Data shown:
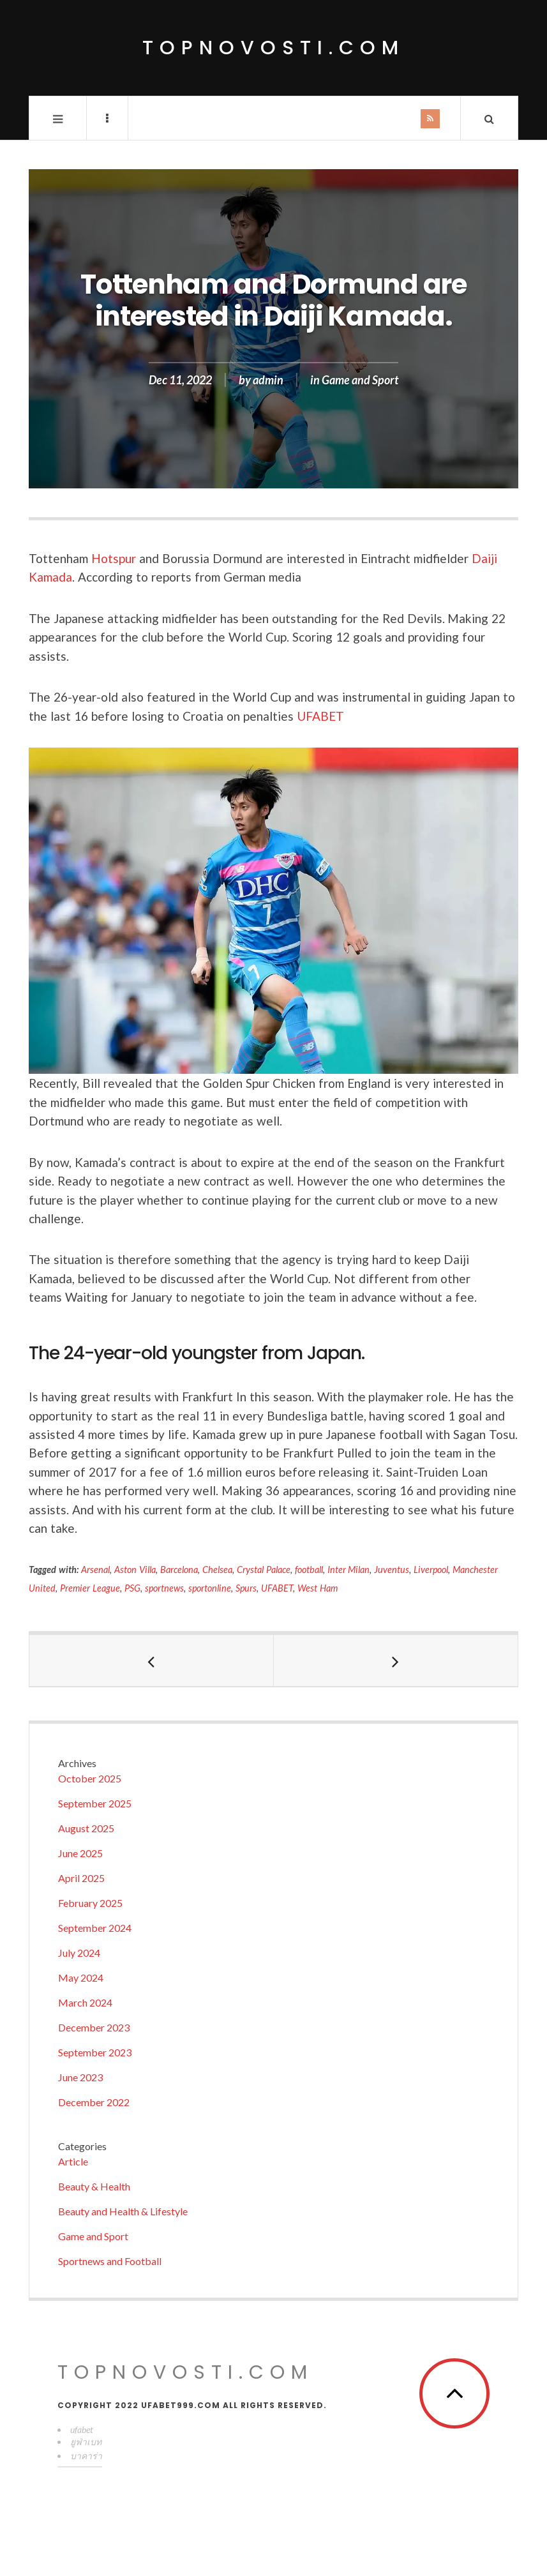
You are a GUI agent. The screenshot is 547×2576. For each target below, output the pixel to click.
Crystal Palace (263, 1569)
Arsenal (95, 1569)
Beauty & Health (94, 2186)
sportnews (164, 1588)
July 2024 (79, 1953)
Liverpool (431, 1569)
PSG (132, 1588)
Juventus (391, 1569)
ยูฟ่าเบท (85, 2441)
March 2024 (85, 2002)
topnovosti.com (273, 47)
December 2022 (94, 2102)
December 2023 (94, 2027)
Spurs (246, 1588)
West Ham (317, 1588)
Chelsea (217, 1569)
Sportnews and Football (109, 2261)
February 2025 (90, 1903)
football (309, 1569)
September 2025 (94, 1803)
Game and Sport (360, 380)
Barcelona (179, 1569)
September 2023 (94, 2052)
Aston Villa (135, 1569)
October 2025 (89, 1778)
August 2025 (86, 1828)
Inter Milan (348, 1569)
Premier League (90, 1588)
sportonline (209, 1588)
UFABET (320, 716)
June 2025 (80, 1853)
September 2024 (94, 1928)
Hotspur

==

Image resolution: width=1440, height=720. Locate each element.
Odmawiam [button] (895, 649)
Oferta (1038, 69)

Directions: Your answer should consist of the lines from the line with "West Ham (317, 1588)" to the line with "September 2024 (94, 1928)" above, repeated exactly, both ends included.

Worked solution:
West Ham (317, 1588)
Chelsea (217, 1569)
Sportnews and Football (109, 2261)
February 2025 (90, 1903)
football (309, 1569)
September 2025 (94, 1803)
Game and Sport (360, 380)
Barcelona (179, 1569)
September 2023 (94, 2052)
Aston Villa (135, 1569)
October 2025 (89, 1778)
August 2025 (86, 1828)
Inter Milan (348, 1569)
Premier League (90, 1588)
sportonline (209, 1588)
UFABET (320, 716)
June 2025 (80, 1853)
September 2024 (94, 1928)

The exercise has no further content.